WORK ITEM
Within the records below, find the line with "Наши работы" and the line with "Actualités Clitoraid", then reproduce exactly those two lines and all lines between them, without any picture.

Records excerpted from a collection
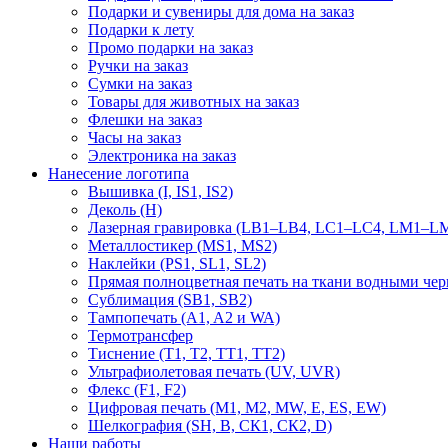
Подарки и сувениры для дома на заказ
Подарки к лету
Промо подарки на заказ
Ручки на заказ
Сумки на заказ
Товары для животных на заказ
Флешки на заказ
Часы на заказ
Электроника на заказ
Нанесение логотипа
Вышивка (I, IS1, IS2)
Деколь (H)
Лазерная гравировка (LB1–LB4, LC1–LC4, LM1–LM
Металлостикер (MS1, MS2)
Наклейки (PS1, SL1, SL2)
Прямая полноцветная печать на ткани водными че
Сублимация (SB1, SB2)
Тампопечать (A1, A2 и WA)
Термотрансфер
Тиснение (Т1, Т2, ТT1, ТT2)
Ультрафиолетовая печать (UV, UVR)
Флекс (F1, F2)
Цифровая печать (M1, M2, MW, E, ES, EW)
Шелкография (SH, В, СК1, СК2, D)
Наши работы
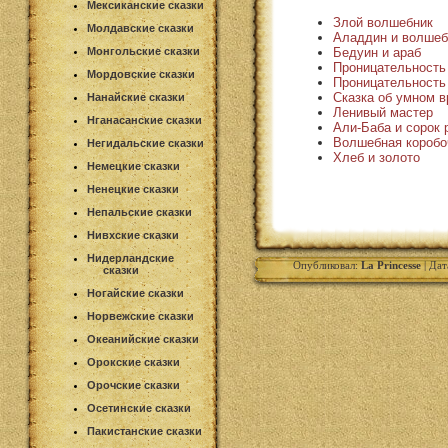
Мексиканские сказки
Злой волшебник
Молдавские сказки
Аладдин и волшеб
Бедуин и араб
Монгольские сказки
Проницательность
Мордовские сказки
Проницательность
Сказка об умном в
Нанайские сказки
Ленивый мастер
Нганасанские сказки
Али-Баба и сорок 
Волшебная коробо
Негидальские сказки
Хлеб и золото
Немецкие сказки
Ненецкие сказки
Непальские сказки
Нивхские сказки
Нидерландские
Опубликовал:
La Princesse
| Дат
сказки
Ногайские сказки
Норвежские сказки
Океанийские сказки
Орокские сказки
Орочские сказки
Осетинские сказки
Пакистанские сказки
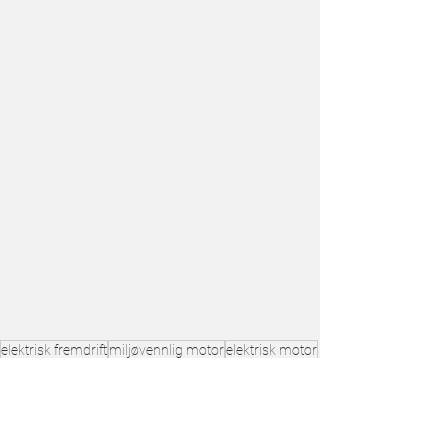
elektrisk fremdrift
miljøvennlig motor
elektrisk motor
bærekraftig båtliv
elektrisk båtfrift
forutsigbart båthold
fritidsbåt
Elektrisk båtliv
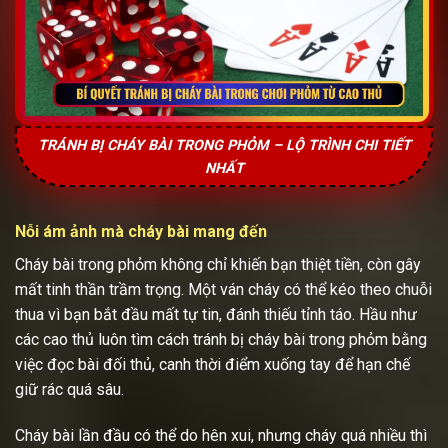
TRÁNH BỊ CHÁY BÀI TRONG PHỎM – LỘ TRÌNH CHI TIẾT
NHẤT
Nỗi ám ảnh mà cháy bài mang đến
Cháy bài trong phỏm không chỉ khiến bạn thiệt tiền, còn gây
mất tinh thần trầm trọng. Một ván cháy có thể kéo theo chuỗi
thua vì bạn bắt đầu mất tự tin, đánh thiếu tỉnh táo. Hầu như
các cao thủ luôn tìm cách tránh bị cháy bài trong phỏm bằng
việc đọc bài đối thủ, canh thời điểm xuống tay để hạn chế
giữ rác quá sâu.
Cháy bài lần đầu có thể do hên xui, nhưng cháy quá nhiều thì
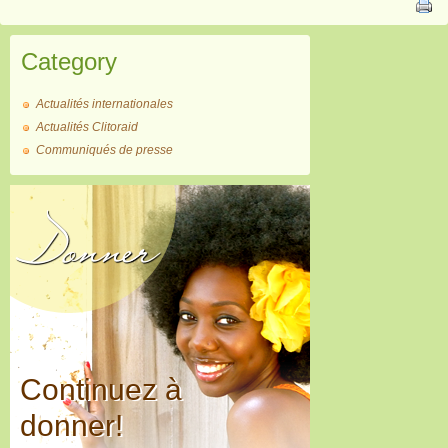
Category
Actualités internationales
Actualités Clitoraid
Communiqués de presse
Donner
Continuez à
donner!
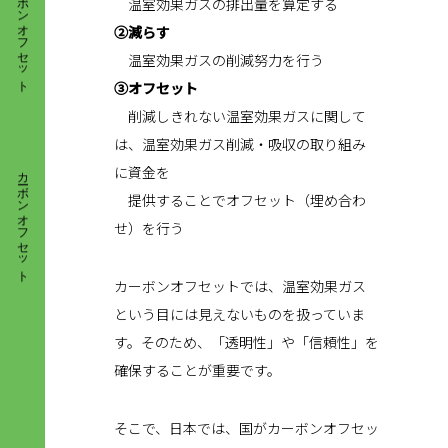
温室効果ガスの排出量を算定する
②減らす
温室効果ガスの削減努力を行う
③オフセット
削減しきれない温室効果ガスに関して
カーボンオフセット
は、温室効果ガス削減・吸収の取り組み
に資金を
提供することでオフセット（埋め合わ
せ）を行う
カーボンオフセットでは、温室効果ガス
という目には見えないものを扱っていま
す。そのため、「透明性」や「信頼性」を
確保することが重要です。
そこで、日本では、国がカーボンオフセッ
--
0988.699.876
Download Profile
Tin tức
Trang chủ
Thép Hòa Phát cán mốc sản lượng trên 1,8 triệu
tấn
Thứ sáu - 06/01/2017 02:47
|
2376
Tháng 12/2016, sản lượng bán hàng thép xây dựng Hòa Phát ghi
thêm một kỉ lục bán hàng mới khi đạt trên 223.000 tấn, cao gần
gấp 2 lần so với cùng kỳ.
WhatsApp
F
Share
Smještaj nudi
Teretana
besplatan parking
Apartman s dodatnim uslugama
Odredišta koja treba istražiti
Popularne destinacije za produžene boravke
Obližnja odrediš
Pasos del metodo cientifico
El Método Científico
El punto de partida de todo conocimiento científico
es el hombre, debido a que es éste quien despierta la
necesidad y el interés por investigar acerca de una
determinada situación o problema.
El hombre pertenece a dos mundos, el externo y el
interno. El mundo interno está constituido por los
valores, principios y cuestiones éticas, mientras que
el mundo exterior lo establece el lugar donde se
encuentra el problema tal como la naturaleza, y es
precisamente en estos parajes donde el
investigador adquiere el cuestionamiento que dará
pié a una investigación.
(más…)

RESULT FOR THIS TASK
Наши работы
Мексиканские сказки
Злой волшебник
Молдавские сказки
Аладдин и волшеб
Бедуин и араб
Монгольские сказки
Проницательность
Мордовские сказки
Проницательность
Сказка об умном в
Нанайские сказки
Ленивый мастер
Нганасанские сказки
Али-Баба и сорок 
Волшебная коробо
Негидальские сказки
Хлеб и золото
Немецкие сказки
Ненецкие сказки
Непальские сказки
Нивхские сказки
Нидерландские
Опубликовал:
La Princesse
| Дат
сказки
Ногайские сказки
Норвежские сказки
Океанийские сказки
Орокские сказки
Орочские сказки
Осетинские сказки
Пакистанские сказки
elektrisk fremdrift
miljøvennlig motor
elektrisk motor
bærekraftig båtliv
elektrisk båtfrift
forutsigbart båthold
fritidsbåt
Elektrisk båtliv
TRÁNH BỊ CHÁY BÀI TRONG PHỎM – LỘ TRÌNH CHI TIẾT
NHẤT
Nỗi ám ảnh mà cháy bài mang đến
Cháy bài trong phỏm không chỉ khiến bạn thiệt tiền, còn gây
mất tinh thần trầm trọng. Một ván cháy có thể kéo theo chuỗi
thua vì bạn bắt đầu mất tự tin, đánh thiếu tỉnh táo. Hầu như
các cao thủ luôn tìm cách tránh bị cháy bài trong phỏm bằng
việc đọc bài đối thủ, canh thời điểm xuống tay để hạn chế
giữ rác quá sâu.
Cháy bài lần đầu có thể do hên xui, nhưng cháy quá nhiều thì
Category
Actualités internationales
Actualités Clitoraid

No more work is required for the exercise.